Les promoteurs de la démarche Territoires zéro chômeur longue durée (TZCLD) ont dû batailler ferme avant que leur conviction de base – « personne n’est inemployable » – soit officiellement reconnue, dans un contexte où le chômage longue durée (plus d’un an) a explosé. « Nous sommes passés d’1,4 million en 1995 à 2,4 millions aujourd’hui, en dépit des rebonds récents de l’emploi, avec une augmentation de plus de 200 % de personnes au chômage depuis plus de deux ans, donc majoritairement sans indemnisation », relève ainsi Daniel Le Guillou, président de l’entreprise à but d’emploi Actypoles-Thiers, membre du conseil d’administration de l’association Territoires zéro chômeur de longue durée et auteur de plusieurs ouvrages sur ce sujet. Et les mesures ciblées sur le chômage de longue durée se sont souvent révélées plutôt inefficaces…

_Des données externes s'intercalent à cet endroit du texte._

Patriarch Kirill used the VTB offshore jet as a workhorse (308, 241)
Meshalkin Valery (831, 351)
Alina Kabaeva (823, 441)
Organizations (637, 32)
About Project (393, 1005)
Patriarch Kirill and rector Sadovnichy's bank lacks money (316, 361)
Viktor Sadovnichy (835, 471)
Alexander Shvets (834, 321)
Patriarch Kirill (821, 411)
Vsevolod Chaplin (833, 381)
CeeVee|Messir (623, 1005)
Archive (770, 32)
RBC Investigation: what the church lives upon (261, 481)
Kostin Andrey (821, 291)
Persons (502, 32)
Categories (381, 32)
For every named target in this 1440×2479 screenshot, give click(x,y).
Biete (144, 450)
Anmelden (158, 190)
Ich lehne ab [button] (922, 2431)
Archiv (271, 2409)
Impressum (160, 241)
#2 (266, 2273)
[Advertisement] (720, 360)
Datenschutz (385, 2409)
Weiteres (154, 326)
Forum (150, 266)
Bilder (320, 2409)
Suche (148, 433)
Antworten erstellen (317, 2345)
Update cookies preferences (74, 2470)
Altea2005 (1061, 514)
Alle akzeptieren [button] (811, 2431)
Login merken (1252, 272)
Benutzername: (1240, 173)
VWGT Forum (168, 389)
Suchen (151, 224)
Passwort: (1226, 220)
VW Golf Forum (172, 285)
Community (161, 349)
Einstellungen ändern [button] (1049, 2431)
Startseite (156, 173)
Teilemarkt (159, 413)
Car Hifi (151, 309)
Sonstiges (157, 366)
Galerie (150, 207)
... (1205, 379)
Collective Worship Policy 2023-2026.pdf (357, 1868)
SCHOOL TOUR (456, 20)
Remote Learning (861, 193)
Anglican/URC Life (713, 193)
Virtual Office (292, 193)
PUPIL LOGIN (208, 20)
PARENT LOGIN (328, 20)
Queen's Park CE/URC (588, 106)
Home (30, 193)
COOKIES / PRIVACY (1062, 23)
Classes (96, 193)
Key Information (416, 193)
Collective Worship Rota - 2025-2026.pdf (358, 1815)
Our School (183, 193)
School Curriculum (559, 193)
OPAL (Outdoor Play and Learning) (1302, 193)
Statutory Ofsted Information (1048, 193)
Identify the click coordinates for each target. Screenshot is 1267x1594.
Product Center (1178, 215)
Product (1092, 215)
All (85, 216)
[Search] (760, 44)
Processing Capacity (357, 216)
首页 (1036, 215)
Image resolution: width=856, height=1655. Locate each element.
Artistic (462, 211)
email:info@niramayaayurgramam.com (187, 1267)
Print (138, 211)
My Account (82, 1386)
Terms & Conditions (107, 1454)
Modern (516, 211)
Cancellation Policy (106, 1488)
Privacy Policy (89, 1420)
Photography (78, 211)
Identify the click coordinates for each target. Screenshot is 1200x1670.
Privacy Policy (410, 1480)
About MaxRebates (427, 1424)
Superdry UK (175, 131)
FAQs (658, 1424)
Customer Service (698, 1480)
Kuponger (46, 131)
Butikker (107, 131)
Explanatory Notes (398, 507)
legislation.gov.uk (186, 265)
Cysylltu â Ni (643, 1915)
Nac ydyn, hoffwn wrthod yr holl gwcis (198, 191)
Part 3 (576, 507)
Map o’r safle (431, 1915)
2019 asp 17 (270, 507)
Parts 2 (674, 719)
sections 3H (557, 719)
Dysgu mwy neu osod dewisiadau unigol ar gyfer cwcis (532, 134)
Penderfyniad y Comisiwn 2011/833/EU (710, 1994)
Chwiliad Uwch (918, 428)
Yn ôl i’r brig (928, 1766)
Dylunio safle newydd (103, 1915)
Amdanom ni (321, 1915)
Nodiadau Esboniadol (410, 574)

Malgré un droit à l’emploi inscrit dans la Constitution depuis 1946, face au sentiment de fatalité, ATD Quart Monde, à l’origine de la démarche, rejoint par le Secours catholique, Emmaüs France, le Pacte civique et la Fédération des acteurs de la solidarité, n’a pas baissé les bras. Le 29 février 2016, une première loi d’expérimentation du dispositif, portée par le député Laurent Grandguillaume (lire l’entretien) a été adoptée, ouvrant la voie, pour dix territoires, à la création d’entreprises à but d’emploi (EBE). Une deuxième loi a été votée le 14 décembre 2020, permettant à 50 nouveaux territoires de postuler.

Inverser le processus

Le principe ? En partant des envies, des compétences et des contraintes des « personnes privées d’emploi », leur proposer, au sein de ces entreprises, un travail en CDI, rémunéré au moins au Smic, dans des activités non concurrentielles, en temps choisi, et qu’elles auront contribué à imaginer. À rebours d’un marché de l’emploi qui tend, traditionnellement, à vouloir faire « entrer dans le moule » de postes non pourvus les demandeurs d’emploi… À la manœuvre : des comités locaux pour l’emploi (CLE) réunissant les partenaires de l’emploi sur chaque territoire (collectivités territoriales, institutions, associations, entreprises d’insertion et personnes possiblement concernées par le dispositif). Une fois les projets élaborés, ce qui prend minimum deux ans, ils demandent une labellisation au fonds d’expérimentation, qui doit valider la démarche et déclencher le financement d’amorçage.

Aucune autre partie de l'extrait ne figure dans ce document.